Svolta nella vertenza Almaviva, il più grande licenziamento collettivo degli ultimi 25 anni che lo scorso 22 dicembre portò alla chiusura della sede romana e alla perdita del posto per i 1.666 addetti call center – avallato dal governo che quella notte al ministero dello Sviluppo economico fece pressioni indicibili sugli Rsu di Roma perché accettassero la decurtazione dello stipendio, accusandoli poi di aver causato il licenziamento. Il giudice del tribunale del lavoro di Roma Umberto Buonassisi ha dato «accoglimento totale» al ricorso di 153 lavoratori condannando l’azienda «a reintegrare gli stessi lavoratori e a corrispondere loro a titolo di risarcimento danni tutte le retribuzioni maturate dal dì del licenziamento» per un importo stimato di circa 3 milioni.
SI TRATTA DELLA PRIMA sentenza di questo tipo dopo che vari ricorsi di lavoratori non erano stati accolti.

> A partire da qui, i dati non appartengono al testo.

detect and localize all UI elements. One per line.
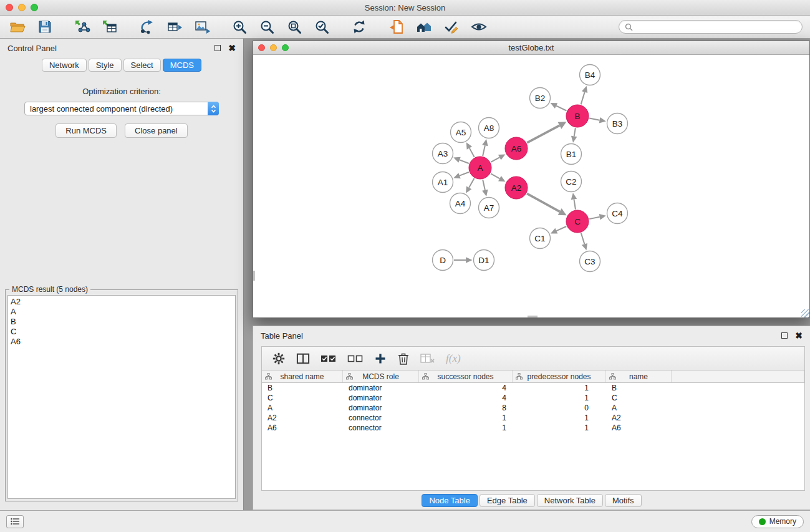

Ma – come osserva l’avvocato Pier Luigi Panici, estensore del ricorso accolto – «si tratta della sentenza di gran lunga più argomentata e farà sicuramente giurisprudenza anche nei ricorsi in appello per gli altri lavoratori».
DA PARTE SUA L’AZIENDA annuncia che «mantenendo ferma la convinzione del proprio corretto operato, darà ovviamente attuazione all’ordinanza – riammettendo i lavoratori presso le sedi disponibili, tenendo conto che il sito operativo di Roma è chiuso».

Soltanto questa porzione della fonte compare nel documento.